[Task description] Go over the data below line by line, and state how many lines contain the string "fyzické". Give the number only.

[Exercise data]

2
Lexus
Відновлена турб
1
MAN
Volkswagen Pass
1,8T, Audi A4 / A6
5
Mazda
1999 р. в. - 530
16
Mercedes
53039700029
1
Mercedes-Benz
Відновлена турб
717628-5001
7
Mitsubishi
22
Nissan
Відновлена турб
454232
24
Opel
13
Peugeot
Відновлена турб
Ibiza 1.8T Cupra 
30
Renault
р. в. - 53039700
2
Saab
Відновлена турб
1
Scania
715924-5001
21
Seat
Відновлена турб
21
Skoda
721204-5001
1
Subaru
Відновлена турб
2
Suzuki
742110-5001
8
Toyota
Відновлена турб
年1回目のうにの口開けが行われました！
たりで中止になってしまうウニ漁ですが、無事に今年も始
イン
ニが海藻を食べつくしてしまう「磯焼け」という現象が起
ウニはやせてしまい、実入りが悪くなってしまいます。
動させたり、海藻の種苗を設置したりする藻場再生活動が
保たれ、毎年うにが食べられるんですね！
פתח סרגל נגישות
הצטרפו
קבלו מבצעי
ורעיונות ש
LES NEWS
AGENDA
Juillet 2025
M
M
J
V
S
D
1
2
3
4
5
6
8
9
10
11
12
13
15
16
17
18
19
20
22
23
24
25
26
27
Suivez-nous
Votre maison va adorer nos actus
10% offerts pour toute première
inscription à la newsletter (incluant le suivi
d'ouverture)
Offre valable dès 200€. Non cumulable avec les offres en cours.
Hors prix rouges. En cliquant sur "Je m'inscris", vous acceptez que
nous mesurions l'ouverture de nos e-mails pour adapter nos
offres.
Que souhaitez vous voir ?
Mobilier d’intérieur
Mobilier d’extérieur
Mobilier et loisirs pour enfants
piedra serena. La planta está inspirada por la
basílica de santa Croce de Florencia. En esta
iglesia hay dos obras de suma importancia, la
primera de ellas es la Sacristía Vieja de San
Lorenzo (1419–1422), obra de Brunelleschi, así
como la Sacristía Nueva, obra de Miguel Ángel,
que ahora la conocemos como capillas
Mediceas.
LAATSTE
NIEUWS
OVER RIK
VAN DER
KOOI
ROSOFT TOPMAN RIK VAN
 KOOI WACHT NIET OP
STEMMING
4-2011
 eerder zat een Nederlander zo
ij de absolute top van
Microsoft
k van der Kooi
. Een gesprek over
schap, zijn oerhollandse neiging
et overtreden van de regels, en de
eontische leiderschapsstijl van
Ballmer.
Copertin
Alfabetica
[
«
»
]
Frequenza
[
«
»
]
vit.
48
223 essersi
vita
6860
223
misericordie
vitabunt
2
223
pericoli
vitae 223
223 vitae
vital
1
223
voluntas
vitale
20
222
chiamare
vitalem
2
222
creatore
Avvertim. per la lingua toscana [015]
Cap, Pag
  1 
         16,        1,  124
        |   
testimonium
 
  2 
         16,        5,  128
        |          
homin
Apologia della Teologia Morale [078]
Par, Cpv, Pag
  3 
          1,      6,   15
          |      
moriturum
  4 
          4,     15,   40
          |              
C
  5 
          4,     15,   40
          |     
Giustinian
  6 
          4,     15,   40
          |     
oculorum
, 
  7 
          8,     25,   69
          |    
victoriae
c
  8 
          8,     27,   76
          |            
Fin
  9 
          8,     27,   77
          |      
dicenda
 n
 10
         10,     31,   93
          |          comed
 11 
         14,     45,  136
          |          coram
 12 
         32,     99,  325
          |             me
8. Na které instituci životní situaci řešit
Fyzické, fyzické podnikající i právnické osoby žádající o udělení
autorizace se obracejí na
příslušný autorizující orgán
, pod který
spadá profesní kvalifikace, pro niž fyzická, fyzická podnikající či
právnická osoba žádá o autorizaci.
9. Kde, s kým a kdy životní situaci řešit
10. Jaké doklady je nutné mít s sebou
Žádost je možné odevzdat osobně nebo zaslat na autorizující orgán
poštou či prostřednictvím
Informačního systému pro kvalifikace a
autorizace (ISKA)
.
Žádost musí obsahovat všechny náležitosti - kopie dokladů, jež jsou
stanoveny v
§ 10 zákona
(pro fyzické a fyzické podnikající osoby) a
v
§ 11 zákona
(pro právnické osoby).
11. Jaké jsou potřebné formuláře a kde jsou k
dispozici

[Task solution] 2